The ISPS Code promulgated a standardized methodology for conducting security assessments on board ships and in port facilities, extending earlier work at the IMO to strengthen maritime security.16 For example, greater guidance on the security of cruise ships and the ports that they use was issued by the IMO Maritime Safety Committee (MSC) in the wake of the 1985 attack on the Achille Lauro. This initial guidance covered the appointment of responsible officials within governments and in the private sector. Governments were required to appoint a Designated Authority (DA), who is responsible for cruise ship and port security. Shipping companies operating cruise ships must appoint a Company Security Officer (CSO) for the fleet, as well as individual Ship Security Officers (SSO) for every cruise ship. Commercial shipping firms also were required to undertake a Ship Security Survey (SSS) of each cruise ship, and then prepare a Ship Security Plan (SSP) tailored to each vessel. The SSP is subject to approval by the Designated Authority within the flag State government.

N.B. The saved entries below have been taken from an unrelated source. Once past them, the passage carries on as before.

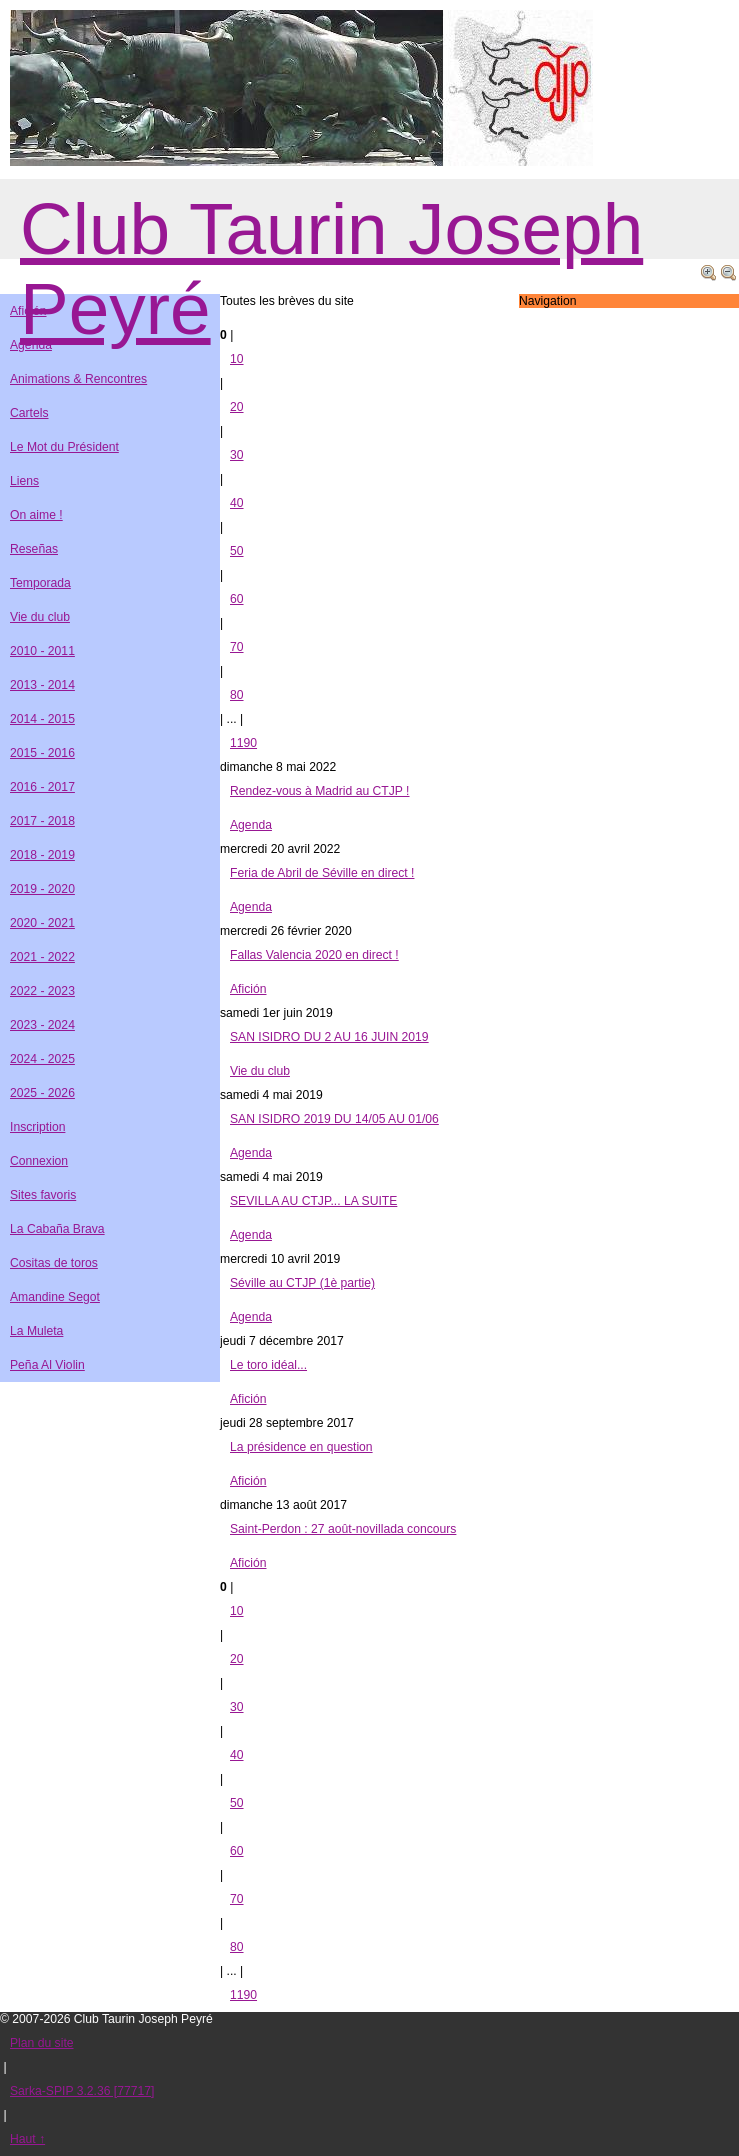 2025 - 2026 (42, 1093)
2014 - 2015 (42, 719)
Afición (248, 989)
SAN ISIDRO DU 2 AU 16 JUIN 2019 (329, 1037)
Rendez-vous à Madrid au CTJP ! (320, 791)
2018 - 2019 (42, 855)
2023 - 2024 (42, 1025)
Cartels (29, 413)
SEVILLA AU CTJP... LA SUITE (313, 1201)
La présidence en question (301, 1447)
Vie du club (260, 1071)
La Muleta (36, 1331)
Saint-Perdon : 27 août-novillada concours (343, 1529)
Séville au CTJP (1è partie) (302, 1283)
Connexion (39, 1161)
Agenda (251, 825)
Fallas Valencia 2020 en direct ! (314, 955)
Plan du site (42, 2043)
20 (237, 407)
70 (237, 647)
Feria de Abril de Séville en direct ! (322, 873)
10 (237, 359)
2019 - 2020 (42, 889)
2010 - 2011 (42, 651)
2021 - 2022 (42, 957)
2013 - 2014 (42, 685)
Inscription (37, 1127)
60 (237, 599)
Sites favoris (43, 1195)
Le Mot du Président (64, 447)
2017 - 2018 (42, 821)
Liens (24, 481)
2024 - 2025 (42, 1059)
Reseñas (34, 549)
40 (237, 503)
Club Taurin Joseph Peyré (331, 268)
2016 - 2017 (42, 787)
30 (237, 455)
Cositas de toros (54, 1263)
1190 (243, 743)
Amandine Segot (55, 1297)
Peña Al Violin (47, 1365)
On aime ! (36, 515)
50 (237, 551)
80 (237, 695)
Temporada (40, 583)
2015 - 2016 (42, 753)
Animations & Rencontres (78, 379)
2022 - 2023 (42, 991)
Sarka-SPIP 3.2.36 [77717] (82, 2091)
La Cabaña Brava (57, 1229)
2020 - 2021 (42, 923)
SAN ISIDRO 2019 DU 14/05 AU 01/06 (334, 1119)
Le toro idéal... (268, 1365)
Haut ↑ (27, 2139)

Each ship is required to carry a Ship Security Plan approved by the flag state administration. A ship security plan should describe actions the crew will take in response to the threat of piracy and armed robbery at sea, maritime terrorism, or other maritime crime or violence. The Ship Security Plan also should set forth measures based on three security levels designed to deter such attacks, and specific steps that will be taken in reaction to an attack. At the time a Ship Security Plan is submitted for approval, it is accompanied by the Ship Security Assessment, on which the plan or amendment was based.